Ecclestone, Kathryn, Biesta, Gert, Colley, Helen and Hughes, Martin (2005) Political, Practical and Academic Assumptions About Transitions. In: ESRC Teaching and Learning Research Programme Annual Conference, 28th - 30th November 2005, Warwick, UK. (Unpublished)

Transitions are crucial to success and difference in educational outcomes and the TLRP and other areas of research reveal their complexity and significance in different contexts. Yet we know little about common or distinctive features in points of change and progression, or their effect on peoples’ capacity to act autonomously in different types of transition. Nor do we understand whether structural conditions (such as class, gender, race, employment and education, social and economic factors), people’s capacity for agency and the shaping of their personal and learning identities are more salient in some transitions than others.

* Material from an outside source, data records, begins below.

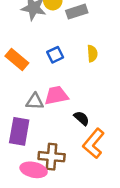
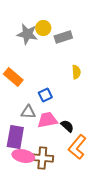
blue square: (55, 55) -> (45, 95), moved
pink trapezoid: (56, 95) -> (47, 120), moved
pink ellipse: (34, 170) -> (23, 156), moved

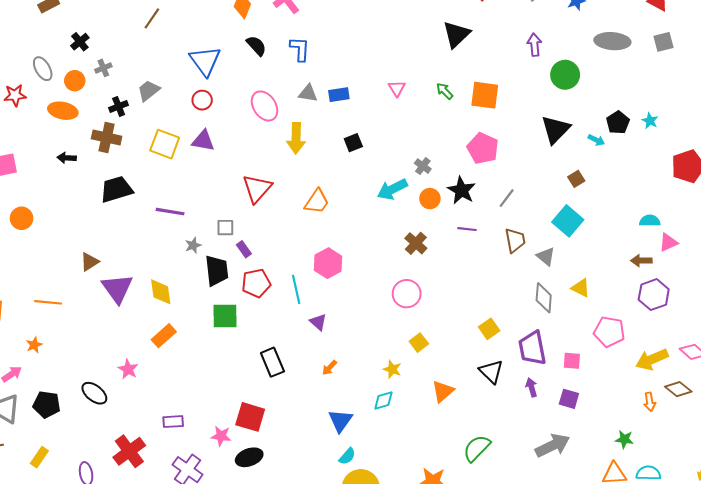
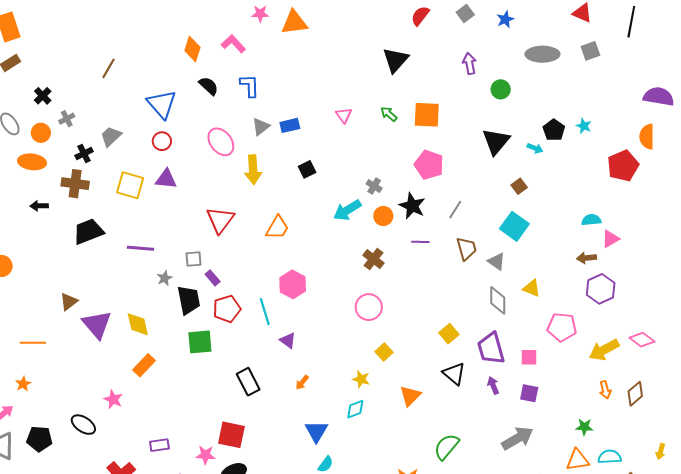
green circle: (565, 75) -> (501, 89), size x0.7
gray triangle: (308, 93) -> (261, 127), turned -42
brown diamond: (678, 389) -> (635, 394), moved, turned -75

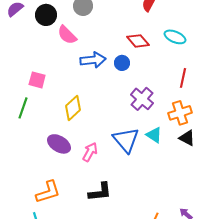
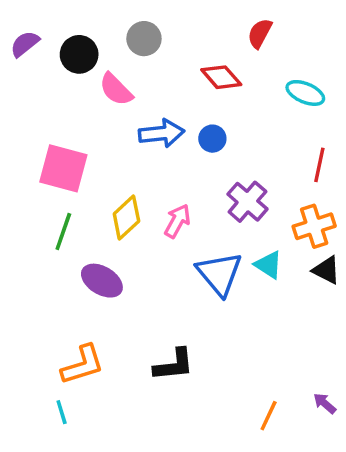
red diamond: (138, 41) -> (221, 77), moved
pink square: (37, 80) -> (63, 168), size x1.6
green line: (23, 108) -> (63, 232), moved
pink arrow: (90, 152) -> (177, 221), moved

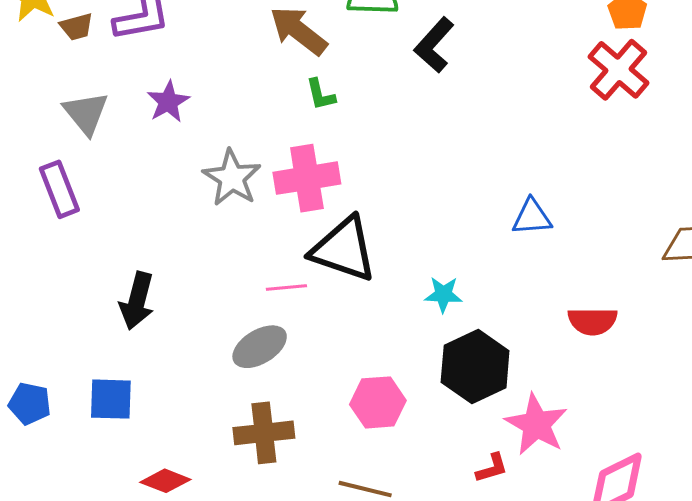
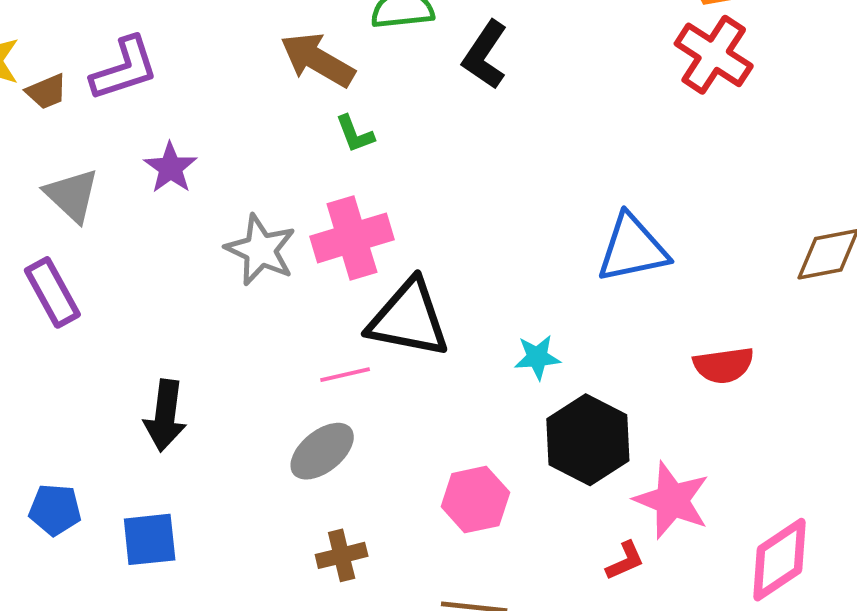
blue triangle: (532, 217) -> (632, 249), size x1.5
blue pentagon: (30, 404) -> (55, 510), moved
brown cross: (264, 433) -> (342, 555), size x0.7

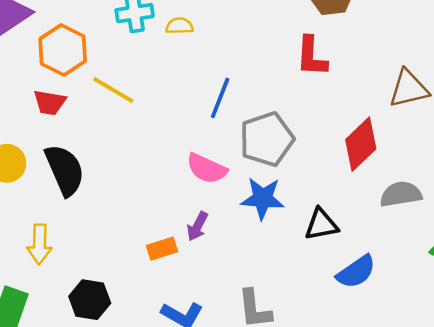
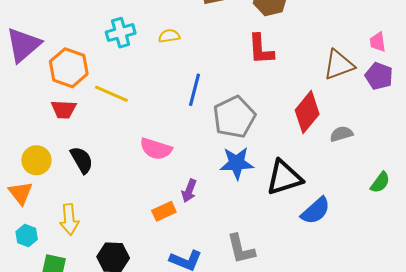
yellow semicircle: (179, 26) -> (169, 36), moved
pink semicircle: (207, 169) -> (156, 149), moved
black semicircle: (65, 170) -> (82, 160), size x0.7
gray semicircle: (401, 194) -> (341, 134), moved, size x0.7
black triangle: (321, 224) -> (284, 178), size x1.4

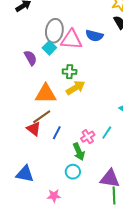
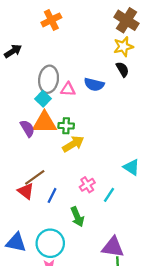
pink triangle: (71, 40) -> (68, 89), size x0.6
purple semicircle: (30, 58) -> (27, 128), moved
orange triangle: (46, 94) -> (44, 123), moved
pink cross: (88, 137) -> (87, 185), moved
cyan circle: (73, 172) -> (50, 243), moved, size x1.6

The seminar series aims to:
• conceptualise transitions by identifying common and distinctive features and relating these to people’s ability to exercise agency, the formation of their educational, occupational and personal identities in ‘learning careers’, and to structural conditions
• evaluate critically the ways in which policy initiatives, practitioners and researchers depict transitions for different groups
• evaluate critically conceptual models and methodological approaches used to explore transitions in different areas of research
• evaluate critically how empirical evidence from TLRP projects and other research illuminates the connections between identity, agency, structure in different transitions
• identify practical, political and theoretical implications for different audiences
Work in the series so far shows that many formal transitions have strong normative assumptions and policy makers and professionals and other mediators of learning (such as parents, employers, careers and personal advisers, peers etc) depict transitions in particular ways. Underlying these depictions is a growing assumption that transitions are inherently risky and problematic and that they need better identification and more effective management by individuals and education and welfare agencies.
This paper evaluates these depictions and assumptions in relation to some key transitions in the education and training system. It raises questions about the most useful and important areas for further work in the seminar series.